Department of Teaching, Learning, and Teacher Education

 

Document Type

Article

Date of this Version

2022

Citation

Hamann, E. T., Roman, B., Sánchez García, J., & Zuñiga, V. (2022). The value of pluri-national research teams for studying education and migration. In C. Magno, J. Lew, & S. Rodriguez (Eds.) (Re)Mapping migration and education: Methods, theory, and practice. (pp. 194-211). Brill. https://doi.org/10.1163/9789004522732_010

Comments

Copyright © 2022 by the authors.

Abstract

Research team membership should be understood as a prospective dimension of research design. When the phenomenon to be examined is pluri-national – i.e., involving more than one country – as has been our case for more than two-decades of consideration of the educations of transnationally mobile children and youth, it follows that much can be gained by organizing a research team that is also pluri-national.
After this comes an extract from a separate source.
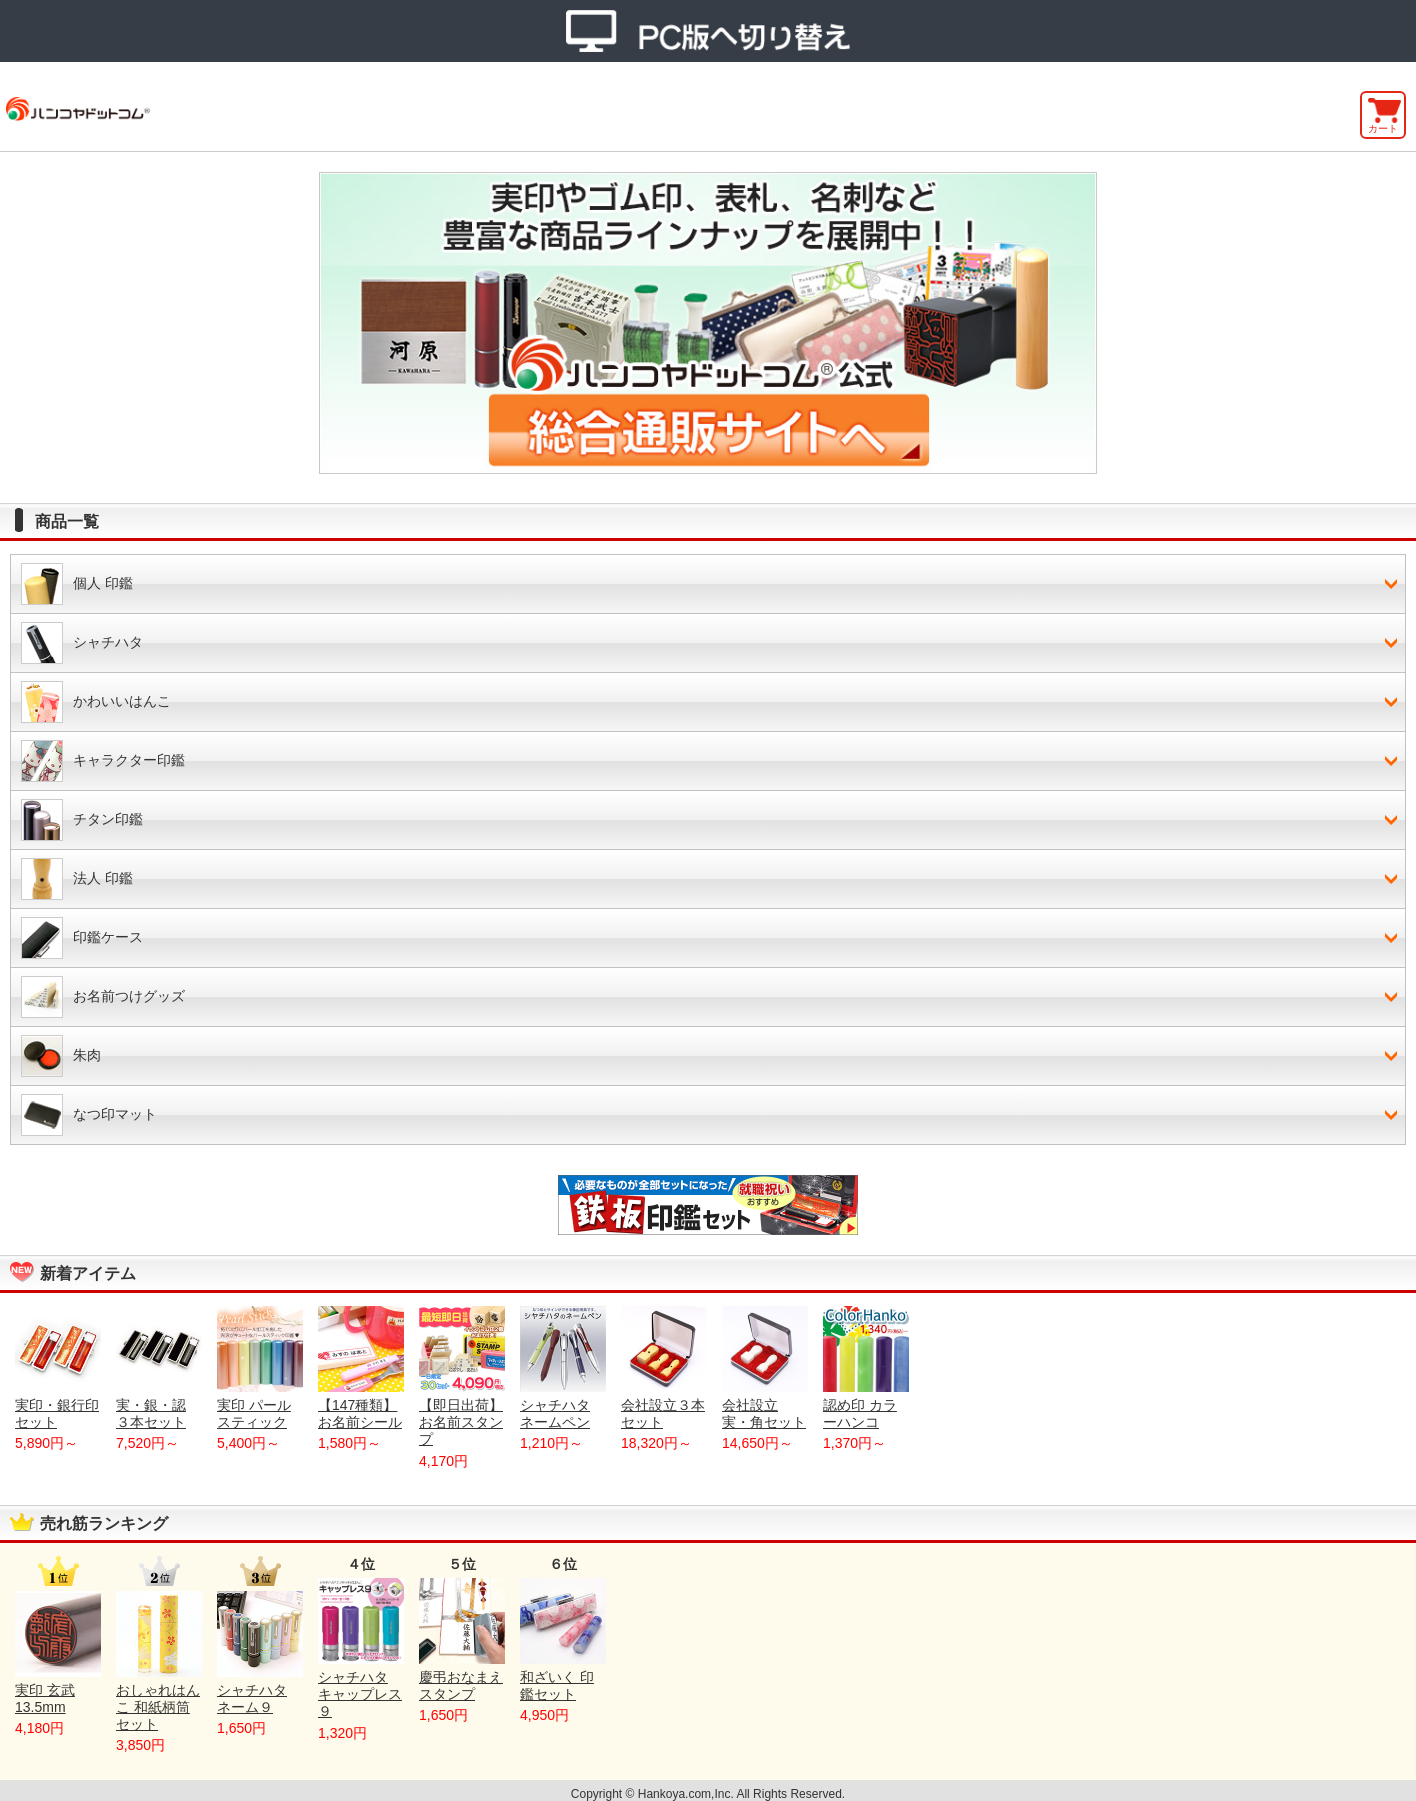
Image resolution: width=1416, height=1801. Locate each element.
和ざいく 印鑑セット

Here, we suggest ways that our team’s border-spanning composition has supported our efforts to pursue empirical questions, like who, where, and how many. It has also allowed us to consider perception questions regarding how transnational students made sense of their various schools and how they were viewed by others in them. Finally, it has allowed us to consider what the school systems that transnational students negotiate want them to know/learn versus what knowledge, orientations, and skills might be most circumstantially advantageous.